A little problem that always has some interest for pupils is one that Napoleon is said to have suggested to his staff on his voyage to Egypt: To divide a circle into four equal parts by the use of circles alone.
Here the circles B are tangent to the circle A at the points of division. Furthermore, considering areas, and taking r as the radius of A, we have A = [pi]r^2, and B = [pi](r/2)^2. Hence B = 1/4A, or the sum of the areas of the four circles B equals the area of A. Hence the four D's must equal the four C's, and D = C. The rest of the argument is evident. The problem has some interest to pupils aside from the original question suggested by Napoleon.
At the close of plane geometry teachers may find it helpful to have the class make a list of the propositions that are actually used in proving other propositions, and to have it appear what ones are proved by them. This forms a kind of genealogical tree that serves to fix the parent propositions in mind. Such a work may also be carried on at the close of each book, if desired. It should be understood, however, that certain propositions are used in the exercises, even though they are not referred to in subsequent propositions, so that their omission must not be construed to mean that they are not important.

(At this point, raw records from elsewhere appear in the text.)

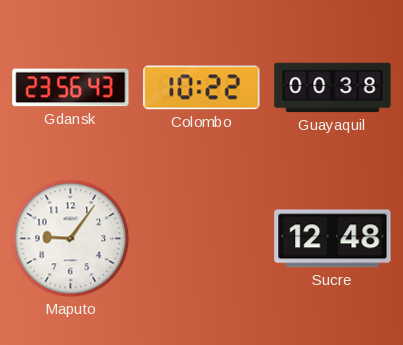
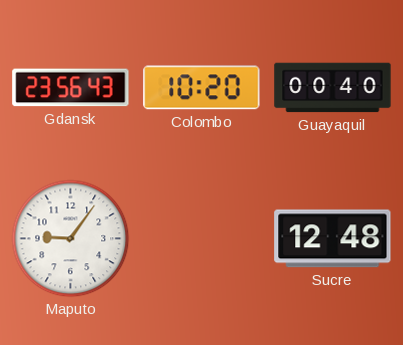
Colombo: 10:22 -> 10:20
Guayaquil: 00:38 -> 00:40
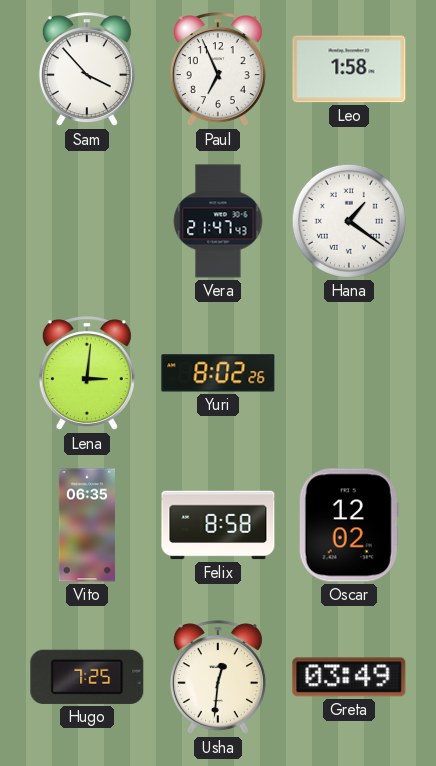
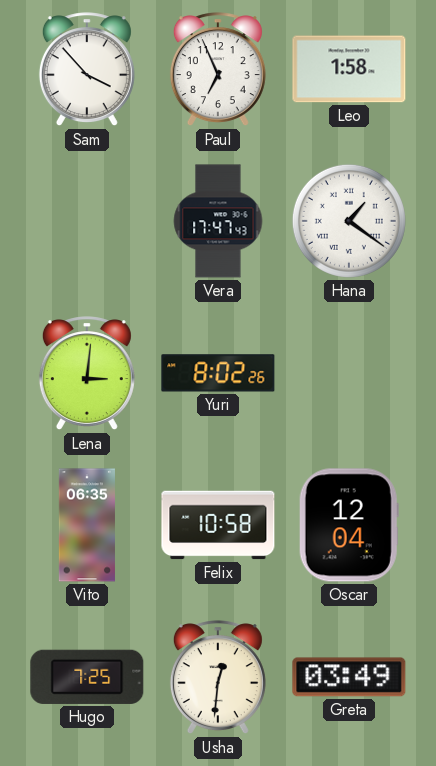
Vera: 21:47 -> 17:47
Felix: 8:58 -> 10:58
Oscar: 12:02 -> 12:04
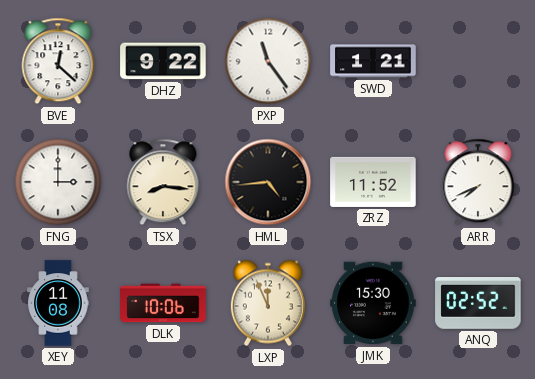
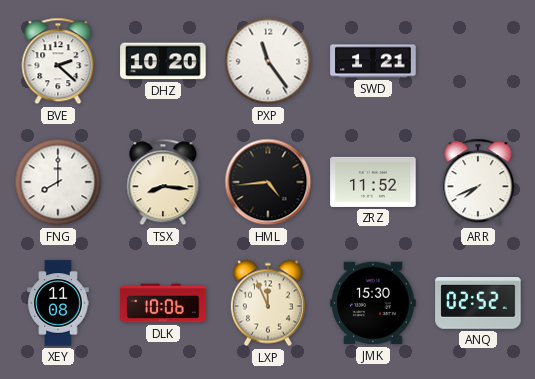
BVE: 12:22 -> 2:22
DHZ: 9:22 -> 10:20
FNG: 3:00 -> 8:00
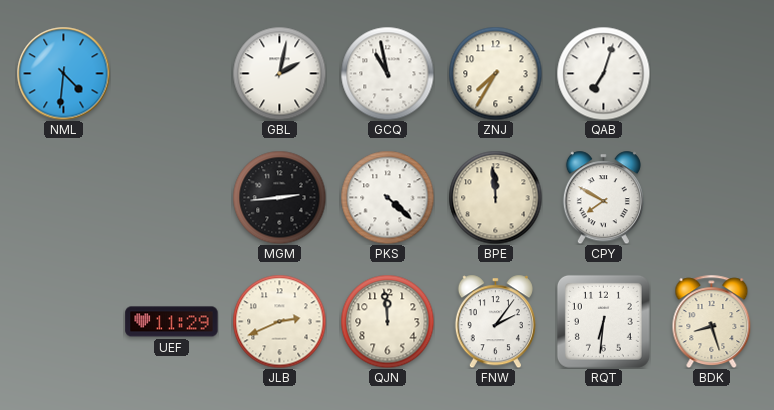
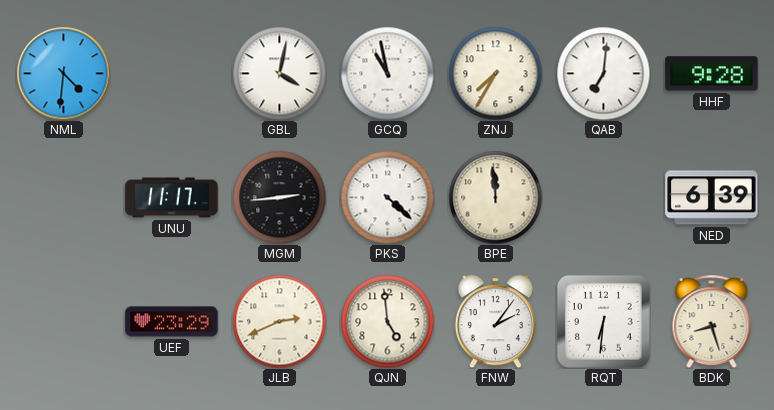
GBL: 2:02 -> 4:02
QAB: 7:03 -> 7:01
HHF: none -> 9:28
UNU: none -> 11:17
CPY: 7:50 -> none
NED: none -> 6:39
UEF: 11:29 -> 23:29
QJN: 11:59 -> 4:59
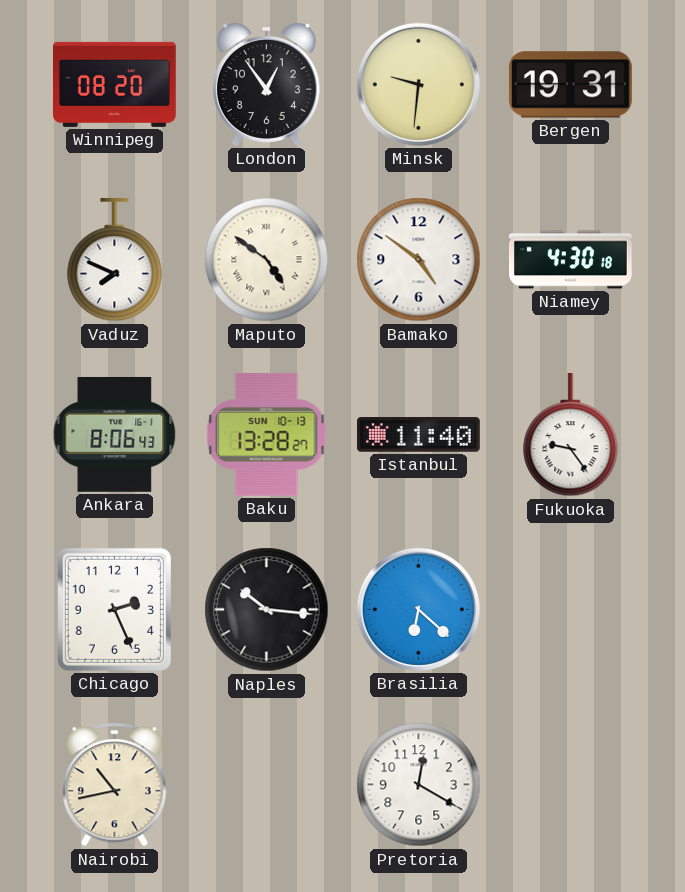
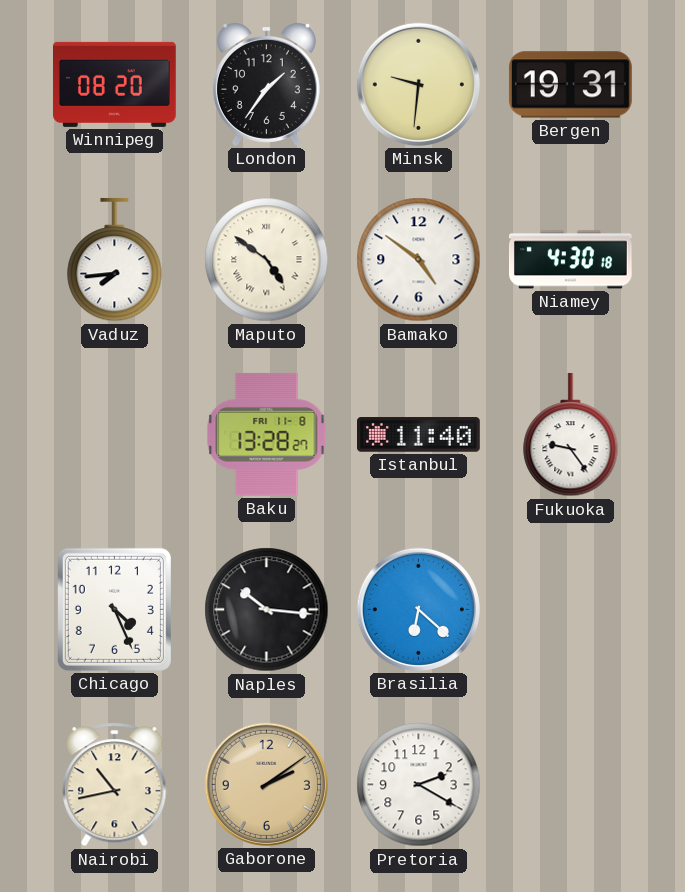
London: 12:54 -> 1:36
Vaduz: 7:49 -> 7:44
Ankara: 8:06 -> none
Baku date: SUN 10-13 -> FRI 11-8
Chicago: 2:26 -> 4:26
Gaborone: none -> 2:09
Pretoria: 12:20 -> 2:20
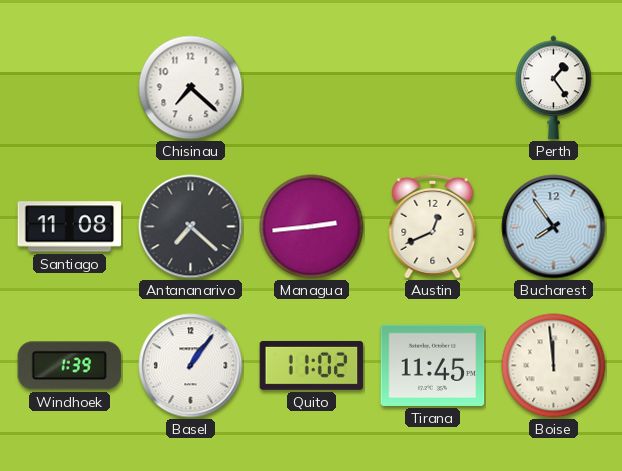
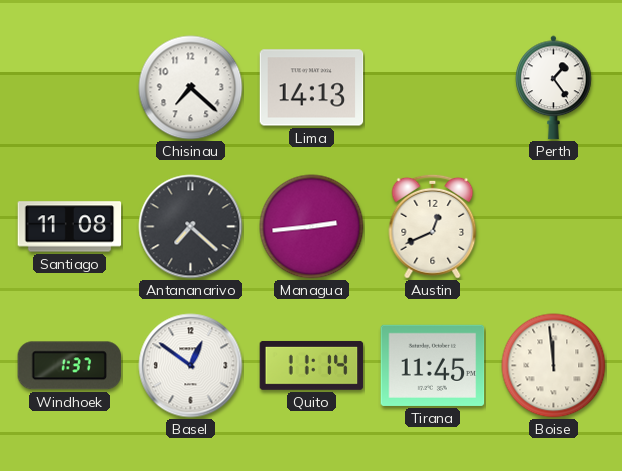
Lima: none -> 14:13
Bucharest: 7:54 -> none
Windhoek: 1:39 -> 1:37
Basel: 1:06 -> 12:51
Quito: 11:02 -> 11:14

An exercise of distinctly less value is the classification of the definitions. For example, the classification of polygons or of quadrilaterals, once so popular in textbook making, has generally been abandoned as tending to create or perpetuate unnecessary terms. Such work is therefore not recommended.
[83] Bosanquet and Sayre, "The Babylonian Astronomy," Monthly Notices of the Royal Asiatic Society, Vol. XL, p. 108.
[84] This and the three illustrations following are from Kolb, loc. cit.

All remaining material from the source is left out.